Schon Kanzlerin Angela Merkel feierte 1919 kürzlich als Beginn des Frauenwahlrechts und scharte Alice Schwarzer um sich. Ein Schelm, wer da an das miese Wahlergebnis der Union 2005 bei Frauen dachte. Am Freitag entwarf nun SPD-Kanzlerkandidat Frank-Walter Steinmeier im Weimarer Nationaltheater die sozialdemokratische Lesart von 1919. Keine Phase unserer Geschichte wurde so vom bösen Ende her „beurteilt wie die Weimarer Republik“, sagte Steinmeier: Ein Reflex der alten Bundesrepublik, die aus Unsicherheit auf Distanz zu Weimar ging. Heute aber könne man die Weimarer Republik als „Eintritt in die Gemeinschaft demokratischer Nationen und Anschluss an die kulturelle Moderne“ schätzen. Die Akteure dieses Aufbruchs waren SPD, katholisches Zentrum und liberale DDP, die sich des antidemokratischen Zangengriffs von Kommunisten und Freicorps erwehren mussten. Stets, erklärte Steinmeier, gelte es, „Demokratie gegen das schleichende Gift des Populismus von links und rechts zu verteidigen“.

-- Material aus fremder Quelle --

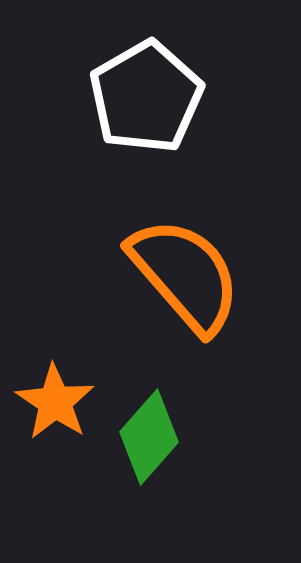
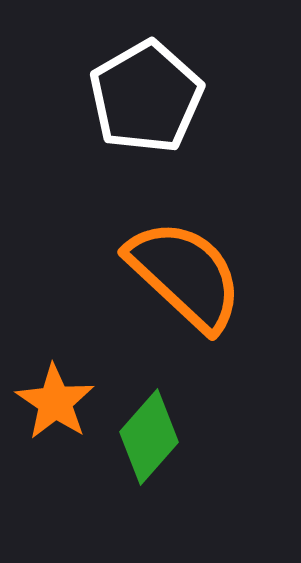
orange semicircle: rotated 6 degrees counterclockwise
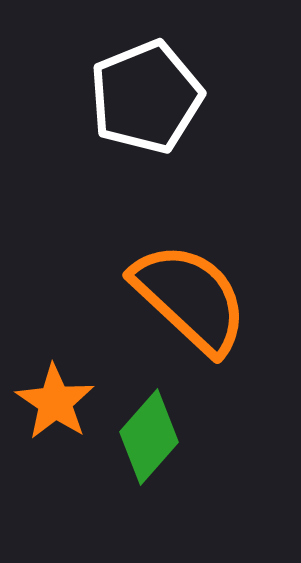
white pentagon: rotated 8 degrees clockwise
orange semicircle: moved 5 px right, 23 px down
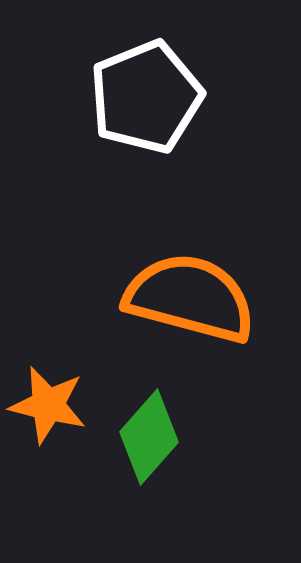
orange semicircle: rotated 28 degrees counterclockwise
orange star: moved 7 px left, 3 px down; rotated 20 degrees counterclockwise
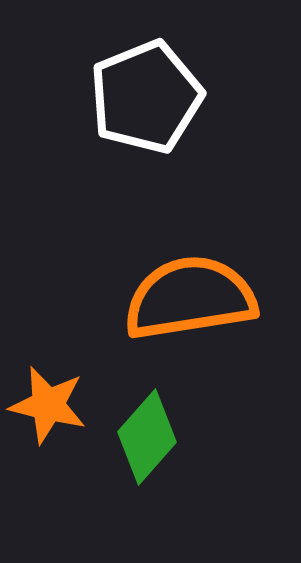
orange semicircle: rotated 24 degrees counterclockwise
green diamond: moved 2 px left
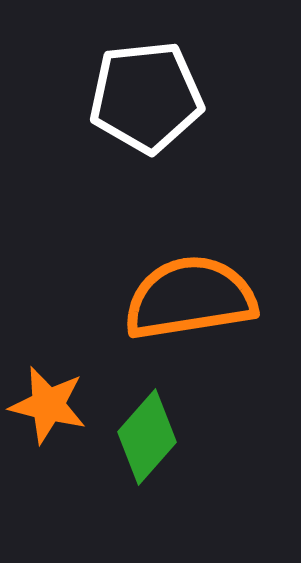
white pentagon: rotated 16 degrees clockwise
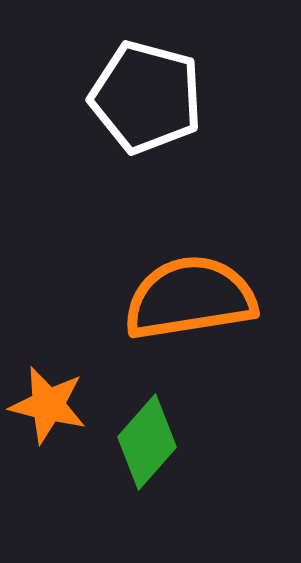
white pentagon: rotated 21 degrees clockwise
green diamond: moved 5 px down
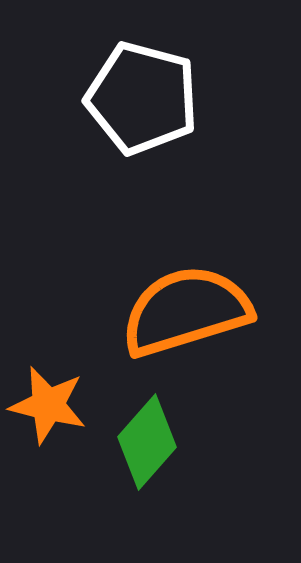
white pentagon: moved 4 px left, 1 px down
orange semicircle: moved 4 px left, 13 px down; rotated 8 degrees counterclockwise
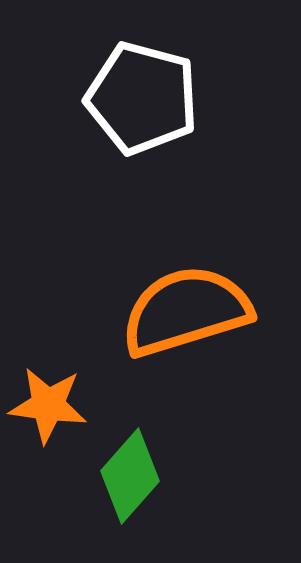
orange star: rotated 6 degrees counterclockwise
green diamond: moved 17 px left, 34 px down
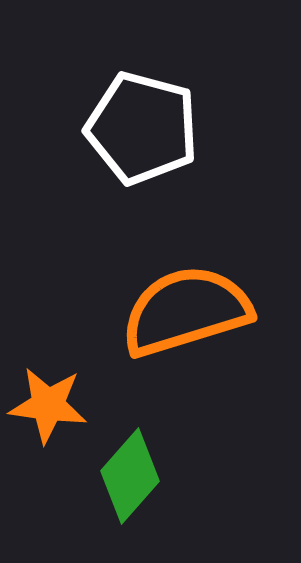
white pentagon: moved 30 px down
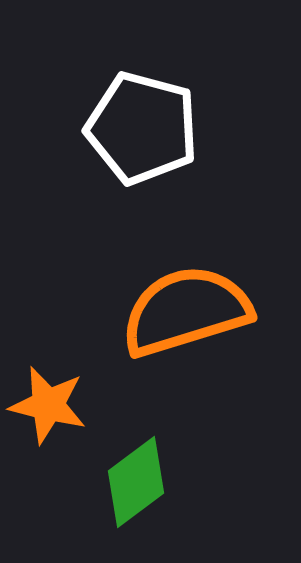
orange star: rotated 6 degrees clockwise
green diamond: moved 6 px right, 6 px down; rotated 12 degrees clockwise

Damit ist die Linie von 1919 bis heute, von Friedrich Ebert bis Franz Müntefering, angedeutet und der verantwortungsvolle Demokrat zur Leuchtfigur der SPD-Erzählung geadelt. Wer Steinmeiers Loblied auf den Linksliberalen Hugo Preuß hörte, mochte einen leisen tagespolitischen Oberton heraushören. Wie schön wäre es, mit Leuten vom Schlage Preuß eine Ampel zu bilden, anstatt sich mit Westerwelle herumzuärgern.

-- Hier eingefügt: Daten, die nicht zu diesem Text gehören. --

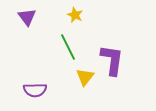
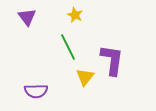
purple semicircle: moved 1 px right, 1 px down
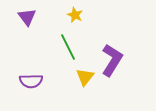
purple L-shape: rotated 24 degrees clockwise
purple semicircle: moved 5 px left, 10 px up
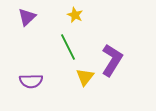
purple triangle: rotated 24 degrees clockwise
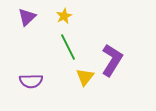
yellow star: moved 11 px left, 1 px down; rotated 21 degrees clockwise
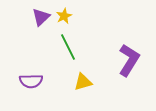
purple triangle: moved 14 px right
purple L-shape: moved 17 px right
yellow triangle: moved 2 px left, 5 px down; rotated 36 degrees clockwise
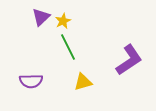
yellow star: moved 1 px left, 5 px down
purple L-shape: rotated 24 degrees clockwise
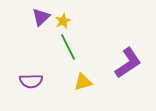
purple L-shape: moved 1 px left, 3 px down
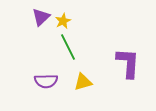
purple L-shape: rotated 52 degrees counterclockwise
purple semicircle: moved 15 px right
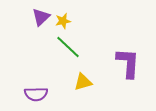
yellow star: rotated 14 degrees clockwise
green line: rotated 20 degrees counterclockwise
purple semicircle: moved 10 px left, 13 px down
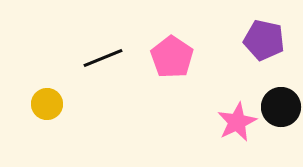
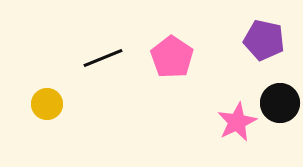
black circle: moved 1 px left, 4 px up
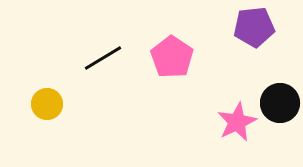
purple pentagon: moved 10 px left, 13 px up; rotated 18 degrees counterclockwise
black line: rotated 9 degrees counterclockwise
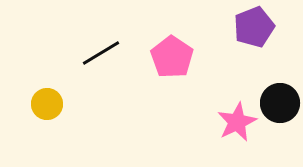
purple pentagon: rotated 15 degrees counterclockwise
black line: moved 2 px left, 5 px up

Vor allem aber zeigt die Weimarer Rede das Geschichtsnarrativ der SPD. Ohne die NS-Katastrophe zu verkleinern, versucht die SPD die Sache vom guten Ende her zu erzählen. 1919 und 1949 erscheinen als Symbole der Demokratie, 1968 hat Steinmeier als postnationalen, west- wie osteuropäischen Liberalisierungsversuch gedeutet, der 1989 vorbereitete. Demokratie und Freiheit werden zum roten Faden. Diese selbstbewusste Interpretation ist auch ein Versuch, das Selbstbild der SPD zu liften, die dazu neigt, sich in die Opfer- und Oppositionsrolle zu fügen.

Allerdings werden bei diesem optimistischen Bogenschlag manche Ecken rund geschliffen. Der Name Noske kam bei Steinmeier nicht vor. Der SPDler Noske gab 1919 faktisch sein Plazet zu dem Mord an Luxemburg und Liebknecht und symbolisiert das abgründige Bündnis der SPD mit rechten Antidemokraten. Diese Unfähigkeit zur Selbstkritik ist, nach 90 Jahren, verwunderlich.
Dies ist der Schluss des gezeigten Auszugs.